> Task brief: Apart from the images, repeat the data below exactly as written.

> Provided material:
###
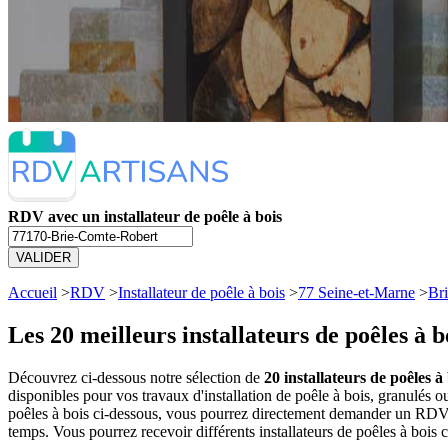
RDV avec un installateur de poêle à bois
VALIDER
Accueil
>
RDV
>
Installateur de poêle à bois
>
77 Seine-et-Marne
>
Br
Les 20 meilleurs
installateurs de poêles à
Découvrez ci-dessous notre sélection de
20 installateurs de poêles à
disponibles pour vos travaux d'installation de poêle à bois, granulés 
poêles à bois ci-dessous, vous pourrez directement demander un RDV a
temps. Vous pourrez recevoir différents installateurs de poêles à bois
###
> Expected answer:
RDV avec un installateur de poêle à bois
VALIDER
Accueil
>
RDV
>
Installateur de poêle à bois
>
77 Seine-et-Marne
>
Br
Les 20 meilleurs
installateurs de poêles à
Découvrez ci-dessous notre sélection de
20 installateurs de poêles à
disponibles pour vos travaux d'installation de poêle à bois, granulés 
poêles à bois ci-dessous, vous pourrez directement demander un RDV a
temps. Vous pourrez recevoir différents installateurs de poêles à bois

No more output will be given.